The links between the Labour left and Irish republicanism are worth investigating.

A spat between Jeremy Corbyn’s henchfolk and Conor McGinn, the MP for St Helens North, caught my ear the other evening. McGinn was a guest on BBC Radio 4’s Westminster Hour, and he obligingly revisited the brouhaha for the listeners at home. Apparently, following an interview in May, in which McGinn called for Corbyn to “reach out beyond his comfort zone”, he was first threatened obliquely with the sack, then asked for a retraction (which he refused to give) and finally learned – from someone in the whips’ office – that his party leader was considering phoning up McGinn’s father to whip the errant whipper-in into line. On the programme, McGinn said: “The modus operandi that he [Corbyn] and the people around him were trying to do [sic], involving my family, was to isolate and ostracise me from them and from the community I am very proud to come from – which is an Irish nationalist community in south Armagh.”

Needless to say, the Labour leader’s office has continued to deny any such thing, but while we may nurture some suspicions about his behaviour, McGinn was also indulging in a little airbrushing when he described south Armagh as an “Irish ­nationalist community”. In the most recent elections, Newry and Armagh returned three Sinn Fein members to the Northern Ireland Assembly (as against one Social Democratic and Labour Party member) and one Sinn Fein MP to Westminster. When I last looked, Sinn Fein was still a republican, rather than a nationalist, party – something that McGinn should only be too well aware of, as the paternal hand that was putatively to have been lain on him belongs to Pat McGinn, the former Sinn Fein mayor of Newry and Armagh.

According to the Irish News, a “close friend” of the McGinns poured this cold water on the mini-conflagration: “Anybody who knows the McGinn family knows that Pat is very proud of Conor and that they remain very close.” The friend went on to opine: “He [Pat McGinn] found the whole notion of Corbyn phoning him totally ridiculous – as if Pat is going to criticise his son to save Jeremy Corbyn’s face. They would laugh about it were it not so sinister.”

“Sinister” does seem the mot juste. McGinn, Jr grew up in Bessbrook during the Troubles. I visited the village in the early 1990s on assignment. The skies were full of the chattering of British army Chinooks, and there were fake road signs in the hedgerows bearing pictograms of rifles and captioned: “Sniper at work”. South Armagh had been known for years as “bandit country”. There were army watchtowers standing sentinel in the dinky, green fields and checkpoints everywhere, manned by some of the thousands of the troops who had been deployed to fight what was, in effect, a low-level counter-insurgency war.
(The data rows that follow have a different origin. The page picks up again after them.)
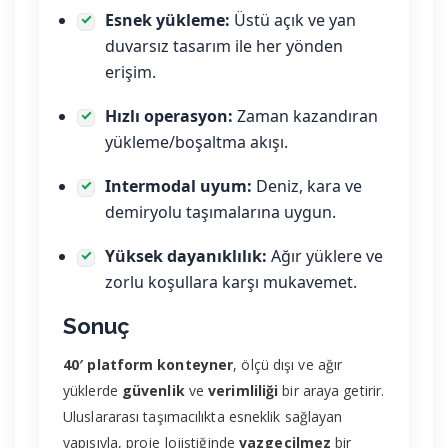
Esnek yükleme:
Üstü açık ve yan
duvarsız tasarım ile her yönden
erişim.
Hızlı operasyon:
Zaman kazandıran
yükleme/boşaltma akışı.
Intermodal uyum:
Deniz, kara ve
demiryolu taşımalarına uygun.
Yüksek dayanıklılık:
Ağır yüklere ve
zorlu koşullara karşı mukavemet.
Sonuç
40′ platform konteyner
, ölçü dışı ve ağır
yüklerde
güvenlik
ve
verimliliği
bir araya getirir.
Uluslararası taşımacılıkta esneklik sağlayan
yapısıyla, proje lojistiğinde
vazgeçilmez
bir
Nationalist community, my foot.

What lies beneath the Corbyn-McGinn spat is the queered problematics of the ­relationship between the far left wing of the Labour Party and physical-force Irish republicanism. I also recall, during the hunger strikes of the early 1980s, going to a “Smash the H-Blocks” rally in Kilburn, north London, at which Labour Party speakers shared the stage with representatives from Sinn Fein, some of whom wore balaclavas and dark glasses to evade the telephoto lenses of the Met’s anti-terrorist squad.

The shape-shifting relationship between the “political wing” of the IRA and the men with sniper rifles in the south Armagh bocage was always of the essence of the conflict, allowing both sides a convenient fiction around which to posture publicly and privately negotiate. In choosing to appear on platforms with people who might or might not be terrorists, Labour leftists also sprinkled a little of their stardust on themselves: the “stardust” being the implication that they, too, under the right circumstances, might be capable of violence in pursuit of their political ends.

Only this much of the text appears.